Recall from the The Conjugate Transpose of a Matrix page that if $A$ is an $m \times n$ matrix then the conjugate transpose of $A$ is the matrix obtained by taking the complex conjugate of each entry in $A$ and then transposing $A$.

Now let $V$ and $W$ be finite-dimensional nonzero inner product spaces. Let $T \in \mathcal L (V, W)$. Furthermore, let $B_V = \{ v_1, v_2, ..., v_n \}$ be a basis of $V$ and let $B_W = \{ w_1, w_2, ..., w_m \}$ be a basis of $W$. From The Matrix of a Linear Map page we saw that the matrix of $T$ with respect to the bases $B_V$ of $V$ and the basis $B_W$ of $W$ is, once again, denoted $\mathcal M (T, B_V, B_W)$ and:

(1)
\begin{align} \quad \mathcal M (T, B_V, B_W) = \begin{bmatrix} a_{1,1} & a_{1,2} & \cdots & a_{1,n} \\ a_{2,1} & a_{2,2} & \cdots & a_{2,n}\\ \vdots & \vdots & \ddots & \vdots \\ a_{m,1} & a_{m,2} & \cdots & a_{m,n} \end{bmatrix} \end{align}

The $a$'s are obtained by $T(v_k) = a_{1,k}w_1 + a_{2,k}w_2 + ... + a_{m,k}w_m$ for each $k = 1, 2, ..., n$, that is by applying the transformation $T$ to each basis vector in $B_V$ to get a linear combination of the basis vectors in $B_W$. The coefficients in this linear combination form $\mathcal M (T, B_V, B_W)$.

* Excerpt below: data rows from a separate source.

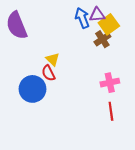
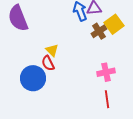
yellow square: (109, 24) -> (114, 24), moved

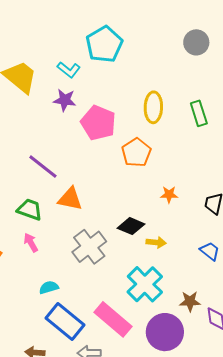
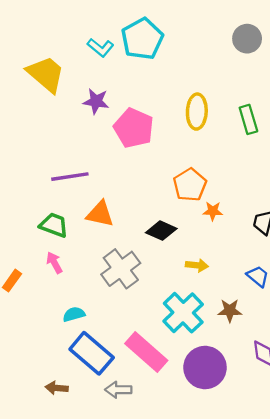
cyan L-shape: (69, 70) -> (100, 48), moved
orange pentagon: (136, 153) -> (190, 185), moved
purple line: (43, 167) -> (70, 177), turned -48
black diamond: (131, 226) -> (161, 231), moved
brown star: (190, 301) -> (230, 311), moved

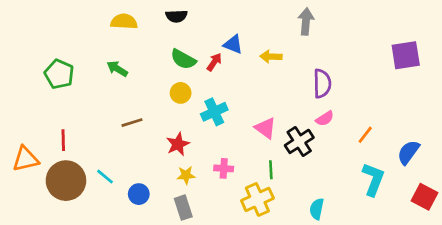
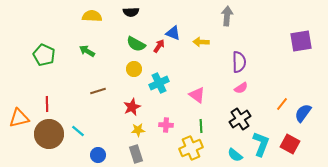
orange line: (365, 135) -> (282, 104), moved
black cross: (299, 141) -> (240, 119), moved
cyan L-shape: (373, 179) -> (261, 144), moved
blue circle: (139, 194) -> (98, 155), moved
red square: (425, 197) -> (290, 144), moved
cyan semicircle: (317, 209) -> (235, 155), turned -63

In the following theorem we will see that if we have orthonormal bases for $V$ and $W$ then finding the matrix of the adjoint of $T$, $T^*$ is very simple.

 Theorem 1: Let $V$ and $W$ be finite-dimensional nonzero inner product spaces and let $T \in \mathcal L (V, W)$. Let $B_V = \{ e_1, e_2, ..., e_n \}$ be an orthonormal basis of $V$ and let $B_W = \{ f_1, f_2, ..., f_m \}$ be an orthonormal basis of $W$. Then $\mathcal M (T^*, B_W, B_V)$ can be obtained by taking the conjugate transpose of $\mathcal M (T, B_V, B_W)$.
• Consider the $k^{\mathrm{th}}$ column of $\mathcal M (T, B_V, B_W)$. Then we will have that for each basis vector $e_k$, $k = 1, 2, ... n$ that:
(2)
\begin{align} \quad T(e_k) = <T(e_k), f_1>f_1 + <T(e_k), f_2>f_2 + ... + <T(e_k), f_m>f_m \end{align}
• Therefore the entry in row $k$ column $j$, $j = 1, 2, ..., m$ of $\mathcal M (T, B_V, B_W)$ is $<T(e_k), f_j>$
• Now consider the $j^{\mathrm{th}}$ column of $\mathcal M(T^*, B_W, B_V)$. Then we will have that for each basis vector $f_j$, $j = 1, 2, ..., m$ that:
(3)
\begin{align} \quad T^*(f_j) = <T^*(f_j), e_1>e_1 + <T^*(f_j), e_2>e_2 + ... + <T(f_j), e_n>e_n \\ \end{align}
• Therefore the entry in row $j$ column $k$ of $\mathcal M (T^*, B_W, B_V)$ is $<T^*(f_j), e_k>$. If we take the complex conjugate of this inner product and we get $\overline{<e_k, T^*(f_j)>}$.
• However, $<T(e_k), f_j> = <e_k, T^*(f_j)>$, so indeed $\mathcal M (T^*, B_W, B_V)$ is the conjugate transpose of $\mathcal M (T, B_V, B_W)$. $\blacksquare$